* _Goal of the exercise_
Produce an exact transcript of all the records.

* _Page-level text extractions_
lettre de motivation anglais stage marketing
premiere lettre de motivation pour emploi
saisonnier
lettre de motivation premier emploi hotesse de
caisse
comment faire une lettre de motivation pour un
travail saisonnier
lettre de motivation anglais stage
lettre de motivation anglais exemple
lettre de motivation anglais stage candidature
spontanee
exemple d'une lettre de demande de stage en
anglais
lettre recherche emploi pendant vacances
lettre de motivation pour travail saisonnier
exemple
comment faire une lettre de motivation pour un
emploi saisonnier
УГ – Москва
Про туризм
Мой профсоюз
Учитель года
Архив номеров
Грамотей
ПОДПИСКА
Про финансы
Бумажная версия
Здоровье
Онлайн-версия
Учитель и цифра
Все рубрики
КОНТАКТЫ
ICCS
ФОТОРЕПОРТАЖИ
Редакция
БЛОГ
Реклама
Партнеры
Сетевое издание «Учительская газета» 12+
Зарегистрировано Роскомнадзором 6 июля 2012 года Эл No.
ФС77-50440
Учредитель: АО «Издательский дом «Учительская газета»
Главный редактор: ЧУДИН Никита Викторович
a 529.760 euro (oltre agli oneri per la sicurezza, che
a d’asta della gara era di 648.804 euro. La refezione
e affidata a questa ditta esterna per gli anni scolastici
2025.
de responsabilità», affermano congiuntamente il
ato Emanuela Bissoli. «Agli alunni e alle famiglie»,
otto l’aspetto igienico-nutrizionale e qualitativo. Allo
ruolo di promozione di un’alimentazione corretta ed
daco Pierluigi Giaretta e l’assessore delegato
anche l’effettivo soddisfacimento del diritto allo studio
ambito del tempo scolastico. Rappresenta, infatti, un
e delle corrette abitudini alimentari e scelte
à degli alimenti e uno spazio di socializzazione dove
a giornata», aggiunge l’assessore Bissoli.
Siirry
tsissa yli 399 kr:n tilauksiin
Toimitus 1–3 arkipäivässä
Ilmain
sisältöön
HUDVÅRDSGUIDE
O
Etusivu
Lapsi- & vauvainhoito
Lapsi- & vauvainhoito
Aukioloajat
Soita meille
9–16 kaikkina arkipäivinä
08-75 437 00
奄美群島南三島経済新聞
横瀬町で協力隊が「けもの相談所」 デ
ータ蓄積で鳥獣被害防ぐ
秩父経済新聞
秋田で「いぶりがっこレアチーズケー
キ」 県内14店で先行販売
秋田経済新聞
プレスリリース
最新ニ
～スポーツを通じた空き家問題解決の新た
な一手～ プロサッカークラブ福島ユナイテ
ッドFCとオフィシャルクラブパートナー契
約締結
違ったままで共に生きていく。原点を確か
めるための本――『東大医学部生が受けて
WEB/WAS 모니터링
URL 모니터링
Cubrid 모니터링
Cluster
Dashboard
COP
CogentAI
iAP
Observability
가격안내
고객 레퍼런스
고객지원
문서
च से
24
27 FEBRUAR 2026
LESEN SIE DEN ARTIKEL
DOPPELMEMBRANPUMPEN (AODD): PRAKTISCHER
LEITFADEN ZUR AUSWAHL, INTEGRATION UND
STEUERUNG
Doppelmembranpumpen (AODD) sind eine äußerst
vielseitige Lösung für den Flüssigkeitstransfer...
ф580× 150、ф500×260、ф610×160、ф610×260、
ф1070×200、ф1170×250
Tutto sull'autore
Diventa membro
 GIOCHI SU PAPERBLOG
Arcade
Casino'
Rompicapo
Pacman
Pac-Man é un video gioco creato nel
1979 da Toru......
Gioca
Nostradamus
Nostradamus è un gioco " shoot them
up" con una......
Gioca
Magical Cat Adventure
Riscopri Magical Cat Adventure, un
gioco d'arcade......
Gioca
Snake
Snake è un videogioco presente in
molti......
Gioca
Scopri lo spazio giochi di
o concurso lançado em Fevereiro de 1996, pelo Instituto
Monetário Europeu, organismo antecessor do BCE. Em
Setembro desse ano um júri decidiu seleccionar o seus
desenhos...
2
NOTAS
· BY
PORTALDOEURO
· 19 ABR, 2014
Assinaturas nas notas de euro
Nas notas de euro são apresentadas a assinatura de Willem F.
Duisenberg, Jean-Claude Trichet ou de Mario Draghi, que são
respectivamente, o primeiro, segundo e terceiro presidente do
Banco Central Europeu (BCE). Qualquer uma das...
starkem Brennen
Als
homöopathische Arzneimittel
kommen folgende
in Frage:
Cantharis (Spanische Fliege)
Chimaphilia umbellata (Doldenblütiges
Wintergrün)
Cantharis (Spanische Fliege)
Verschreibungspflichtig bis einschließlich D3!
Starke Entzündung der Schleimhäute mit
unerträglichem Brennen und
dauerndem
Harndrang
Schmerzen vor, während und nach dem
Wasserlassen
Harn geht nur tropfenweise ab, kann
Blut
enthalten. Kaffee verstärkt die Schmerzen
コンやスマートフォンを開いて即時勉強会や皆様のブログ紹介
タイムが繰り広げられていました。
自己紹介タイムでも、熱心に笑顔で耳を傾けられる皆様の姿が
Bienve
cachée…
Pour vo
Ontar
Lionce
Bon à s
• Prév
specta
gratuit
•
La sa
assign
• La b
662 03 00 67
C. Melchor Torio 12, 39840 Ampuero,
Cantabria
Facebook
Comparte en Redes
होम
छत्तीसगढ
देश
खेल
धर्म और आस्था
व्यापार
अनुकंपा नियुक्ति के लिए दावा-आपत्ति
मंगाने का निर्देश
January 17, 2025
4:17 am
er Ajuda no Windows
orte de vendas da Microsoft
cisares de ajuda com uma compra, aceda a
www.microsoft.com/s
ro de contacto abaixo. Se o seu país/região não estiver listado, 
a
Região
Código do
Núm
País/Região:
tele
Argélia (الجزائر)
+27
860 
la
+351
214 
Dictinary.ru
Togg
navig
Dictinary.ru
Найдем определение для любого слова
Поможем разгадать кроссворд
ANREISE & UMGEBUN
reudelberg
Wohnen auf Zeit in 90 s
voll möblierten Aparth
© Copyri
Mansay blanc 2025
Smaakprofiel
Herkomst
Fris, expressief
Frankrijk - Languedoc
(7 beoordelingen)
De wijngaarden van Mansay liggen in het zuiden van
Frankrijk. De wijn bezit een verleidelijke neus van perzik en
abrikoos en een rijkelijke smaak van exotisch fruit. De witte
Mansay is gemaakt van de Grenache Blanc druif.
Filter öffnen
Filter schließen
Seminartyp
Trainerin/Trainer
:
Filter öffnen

* _Response for this exercise_
lettre de motivation anglais stage marketing
premiere lettre de motivation pour emploi
saisonnier
lettre de motivation premier emploi hotesse de
caisse
comment faire une lettre de motivation pour un
travail saisonnier
lettre de motivation anglais stage
lettre de motivation anglais exemple
lettre de motivation anglais stage candidature
spontanee
exemple d'une lettre de demande de stage en
anglais
lettre recherche emploi pendant vacances
lettre de motivation pour travail saisonnier
exemple
comment faire une lettre de motivation pour un
emploi saisonnier
УГ – Москва
Про туризм
Мой профсоюз
Учитель года
Архив номеров
Грамотей
ПОДПИСКА
Про финансы
Бумажная версия
Здоровье
Онлайн-версия
Учитель и цифра
Все рубрики
КОНТАКТЫ
ICCS
ФОТОРЕПОРТАЖИ
Редакция
БЛОГ
Реклама
Партнеры
Сетевое издание «Учительская газета» 12+
Зарегистрировано Роскомнадзором 6 июля 2012 года Эл No.
ФС77-50440
Учредитель: АО «Издательский дом «Учительская газета»
Главный редактор: ЧУДИН Никита Викторович
a 529.760 euro (oltre agli oneri per la sicurezza, che
a d’asta della gara era di 648.804 euro. La refezione
e affidata a questa ditta esterna per gli anni scolastici
2025.
de responsabilità», affermano congiuntamente il
ato Emanuela Bissoli. «Agli alunni e alle famiglie»,
otto l’aspetto igienico-nutrizionale e qualitativo. Allo
ruolo di promozione di un’alimentazione corretta ed
daco Pierluigi Giaretta e l’assessore delegato
anche l’effettivo soddisfacimento del diritto allo studio
ambito del tempo scolastico. Rappresenta, infatti, un
e delle corrette abitudini alimentari e scelte
à degli alimenti e uno spazio di socializzazione dove
a giornata», aggiunge l’assessore Bissoli.
Siirry
tsissa yli 399 kr:n tilauksiin
Toimitus 1–3 arkipäivässä
Ilmain
sisältöön
HUDVÅRDSGUIDE
O
Etusivu
Lapsi- & vauvainhoito
Lapsi- & vauvainhoito
Aukioloajat
Soita meille
9–16 kaikkina arkipäivinä
08-75 437 00
奄美群島南三島経済新聞
横瀬町で協力隊が「けもの相談所」 デ
ータ蓄積で鳥獣被害防ぐ
秩父経済新聞
秋田で「いぶりがっこレアチーズケー
キ」 県内14店で先行販売
秋田経済新聞
プレスリリース
最新ニ
～スポーツを通じた空き家問題解決の新た
な一手～ プロサッカークラブ福島ユナイテ
ッドFCとオフィシャルクラブパートナー契
約締結
違ったままで共に生きていく。原点を確か
めるための本――『東大医学部生が受けて
WEB/WAS 모니터링
URL 모니터링
Cubrid 모니터링
Cluster
Dashboard
COP
CogentAI
iAP
Observability
가격안내
고객 레퍼런스
고객지원
문서
च से
24
27 FEBRUAR 2026
LESEN SIE DEN ARTIKEL
DOPPELMEMBRANPUMPEN (AODD): PRAKTISCHER
LEITFADEN ZUR AUSWAHL, INTEGRATION UND
STEUERUNG
Doppelmembranpumpen (AODD) sind eine äußerst
vielseitige Lösung für den Flüssigkeitstransfer...
ф580× 150、ф500×260、ф610×160、ф610×260、
ф1070×200、ф1170×250
Tutto sull'autore
Diventa membro
 GIOCHI SU PAPERBLOG
Arcade
Casino'
Rompicapo
Pacman
Pac-Man é un video gioco creato nel
1979 da Toru......
Gioca
Nostradamus
Nostradamus è un gioco " shoot them
up" con una......
Gioca
Magical Cat Adventure
Riscopri Magical Cat Adventure, un
gioco d'arcade......
Gioca
Snake
Snake è un videogioco presente in
molti......
Gioca
Scopri lo spazio giochi di
o concurso lançado em Fevereiro de 1996, pelo Instituto
Monetário Europeu, organismo antecessor do BCE. Em
Setembro desse ano um júri decidiu seleccionar o seus
desenhos...
2
NOTAS
· BY
PORTALDOEURO
· 19 ABR, 2014
Assinaturas nas notas de euro
Nas notas de euro são apresentadas a assinatura de Willem F.
Duisenberg, Jean-Claude Trichet ou de Mario Draghi, que são
respectivamente, o primeiro, segundo e terceiro presidente do
Banco Central Europeu (BCE). Qualquer uma das...
starkem Brennen
Als
homöopathische Arzneimittel
kommen folgende
in Frage:
Cantharis (Spanische Fliege)
Chimaphilia umbellata (Doldenblütiges
Wintergrün)
Cantharis (Spanische Fliege)
Verschreibungspflichtig bis einschließlich D3!
Starke Entzündung der Schleimhäute mit
unerträglichem Brennen und
dauerndem
Harndrang
Schmerzen vor, während und nach dem
Wasserlassen
Harn geht nur tropfenweise ab, kann
Blut
enthalten. Kaffee verstärkt die Schmerzen
コンやスマートフォンを開いて即時勉強会や皆様のブログ紹介
タイムが繰り広げられていました。
自己紹介タイムでも、熱心に笑顔で耳を傾けられる皆様の姿が
Bienve
cachée…
Pour vo
Ontar
Lionce
Bon à s
• Prév
specta
gratuit
•
La sa
assign
• La b
662 03 00 67
C. Melchor Torio 12, 39840 Ampuero,
Cantabria
Facebook
Comparte en Redes
होम
छत्तीसगढ
देश
खेल
धर्म और आस्था
व्यापार
अनुकंपा नियुक्ति के लिए दावा-आपत्ति
मंगाने का निर्देश
January 17, 2025
4:17 am
er Ajuda no Windows
orte de vendas da Microsoft
cisares de ajuda com uma compra, aceda a
www.microsoft.com/s
ro de contacto abaixo. Se o seu país/região não estiver listado, 
a
Região
Código do
Núm
País/Região:
tele
Argélia (الجزائر)
+27
860 
la
+351
214 
Dictinary.ru
Togg
navig
Dictinary.ru
Найдем определение для любого слова
Поможем разгадать кроссворд
ANREISE & UMGEBUN
reudelberg
Wohnen auf Zeit in 90 s
voll möblierten Aparth
© Copyri
Mansay blanc 2025
Smaakprofiel
Herkomst
Fris, expressief
Frankrijk - Languedoc
(7 beoordelingen)
De wijngaarden van Mansay liggen in het zuiden van
Frankrijk. De wijn bezit een verleidelijke neus van perzik en
abrikoos en een rijkelijke smaak van exotisch fruit. De witte
Mansay is gemaakt van de Grenache Blanc druif.
Filter öffnen
Filter schließen
Seminartyp
Trainerin/Trainer
:
Filter öffnen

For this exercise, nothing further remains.